As a 10 year old sailing my pram around Clearwater Bay, I never, in 4 years of going wherever I wanted, had a close call. I attribute that to staying clear from an early assessment of the situation combined with an innate belief that when I changed course, I wanted the other captain to have no doubt about what I was doing. I never adjusted to just cross behind another boat, I aimed to be far behind by the time I crossed his wake. At 10, I had no concept of the ColRegs. All I knew was that you passed port to port and powerboats were suppose to giveway to sailboats. I also knew that was great in theory, but it didn't always work that way, so I tried to cross a powerboat's path only after he was past. A pram has no chance against another boat, period. Same with a hobie 18. There is nothing there to protect you in a collision. You won't get a scratch, a hole or a broken mast, you'll lose a boat and likely a life.

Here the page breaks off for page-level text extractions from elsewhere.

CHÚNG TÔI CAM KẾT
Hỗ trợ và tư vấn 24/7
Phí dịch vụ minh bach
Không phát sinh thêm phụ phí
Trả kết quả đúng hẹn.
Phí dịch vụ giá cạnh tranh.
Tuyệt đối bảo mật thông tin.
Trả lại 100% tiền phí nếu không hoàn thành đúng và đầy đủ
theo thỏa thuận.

In the mid 80's, early gps navigation, a sextant was still necessary and more accurate, you plotted your course and sailed your heading and tried not to deviate until the channel you were aiming for was in sight.

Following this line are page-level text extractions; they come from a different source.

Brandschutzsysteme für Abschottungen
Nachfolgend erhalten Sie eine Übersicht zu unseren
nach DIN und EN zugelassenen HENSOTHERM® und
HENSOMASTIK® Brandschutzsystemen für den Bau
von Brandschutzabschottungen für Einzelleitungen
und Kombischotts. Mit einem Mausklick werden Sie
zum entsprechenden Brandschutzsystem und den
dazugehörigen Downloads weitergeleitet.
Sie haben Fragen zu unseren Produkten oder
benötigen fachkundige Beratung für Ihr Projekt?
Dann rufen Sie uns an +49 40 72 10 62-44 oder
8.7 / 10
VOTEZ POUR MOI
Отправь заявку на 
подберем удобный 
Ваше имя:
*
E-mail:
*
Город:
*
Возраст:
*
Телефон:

I was sailing with my father from Ireland to Portugal when the radar showed a strong signal, about ten miles out, on an interceptor course . It was night, of course. We watched the signal and spotted the nav lights. At 5 miles, still on an intercept course.
My father tried three times to hail the ship, describing ourselves as the sailing vessel, 'Absolute'. It was a large freighter out of Italy. This was open ocean, no channels, no restriction to navigation. When the captain finally responded to a request to change his heading, he announced on the radio, "OK, I change course 3 degrees to starboard, NOW!" Almost like he was saying, "Synchronize watches, NOW!"
I don't remember what tack we were on and I don't remember If it was 3 degrees or 4 degrees or 5 degrees. I'm not even sure it was starboard, but the point is, it seemed like a small change, he was maybe 1/2 mile out by the time all this finally happened. The substantive alteration of course in order to make it clear what your intent was, includes the radio. The captain made his intent clear without making more than a few degrees of alteration to his course.
Now I think it's kind of silly to ask the captain of a 500' plus freighter to alter course for a 50' sailboat, but that wasn't my call. We didn't collide, so that was good.